Observe that the Black-Scholes equation is a backwards diffusion process, since, upon solving for $$\partial_tu(t,x)$$, the coefficient in front of the diffusion term $$\partial_x^2u(t,x)$$ is negative. This implies that the initial value problem is well-posed only when time runs backwards. In other words, given a prescribed value of the option at some specified time in the future, we can use the Black-Scholes equation to determine its current value. However, ill-posedness implies that we cannot predict future values from the current worth of the portfolio.

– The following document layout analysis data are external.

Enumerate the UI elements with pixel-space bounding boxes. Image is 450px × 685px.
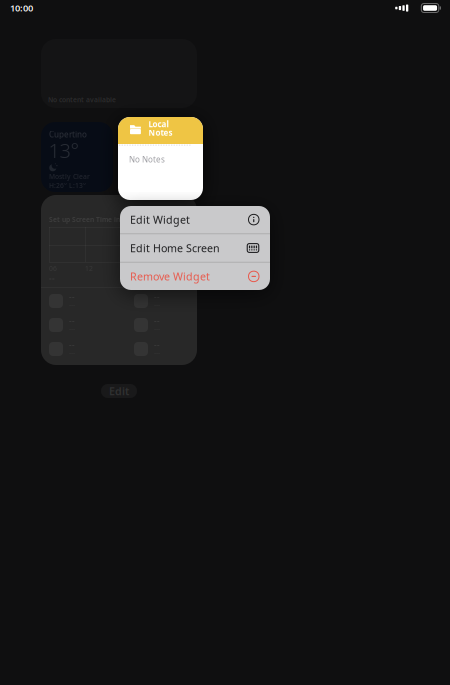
staticText: Cupertino	[49, 129, 87, 140]
staticText: No Notes	[129, 154, 165, 165]
staticText: --	[154, 340, 160, 350]
staticText: 10:00	[10, 2, 33, 14]
staticText: Remove Widget	[130, 269, 210, 284]
staticText: Set up Screen Time in Settings	[49, 215, 149, 224]
staticText: --	[154, 316, 160, 326]
staticText: --	[69, 316, 75, 326]
staticText: Edit Widget	[130, 212, 190, 227]
button[interactable]: Edit	[101, 384, 137, 398]
staticText: --	[69, 340, 75, 350]
staticText: Edit Home Screen	[130, 241, 220, 255]
staticText: 06	[49, 264, 57, 273]
button[interactable]: Remove Widget	[120, 263, 270, 290]
staticText: Edit	[109, 384, 129, 398]
staticText: Local	[148, 119, 168, 130]
staticText: -	[183, 273, 186, 284]
staticText: Mostly Clear	[49, 172, 90, 181]
staticText: Notes	[148, 127, 172, 138]
staticText: --	[69, 292, 75, 302]
staticText: H:26° L:13°	[49, 181, 86, 190]
button[interactable]: Edit Home Screen	[120, 234, 270, 262]
staticText: 12	[85, 264, 93, 273]
staticText: --	[154, 292, 160, 302]
staticText: No content available	[48, 95, 116, 104]
staticText: 13°	[48, 137, 80, 164]
button[interactable]: Edit Widget	[120, 206, 270, 233]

I am unsure of what he means by "cannot predict". I mean, let's say I pick some future time $$t_*$$ and I want to compute $$u(t_*,x)$$. Why can't I just couple $$\boldsymbol{(1)}$$ with the straightforward conditions

$$u(t,0)=0~~,~~u(0,x)=f(x)$$ And just solve the equation numerically to compute $$u(t_*,x)$$? Does Olver mean that a solution won't exist, or won't be unique? Or that the numerical solution won't converge? Can someone offer an intuitive explanation of why that might be the case?

Thanks.

Olver writes on p. 129 that the time reversed heat equation having a negative coefficient in front of the $$\partial^2_xu$$ term is ill-posed. In fact, he explains very nicely in this earlier chapter that such an equation is numerically unstable: very small changes in the intitial data can produce arbitrarily large changes in the solution at an arbitrarily small time. The BS PDE (having a negative coefficient in front of the $$\partial^2_xu$$ term) is analogous to the ill-posed time reveresed heat equation.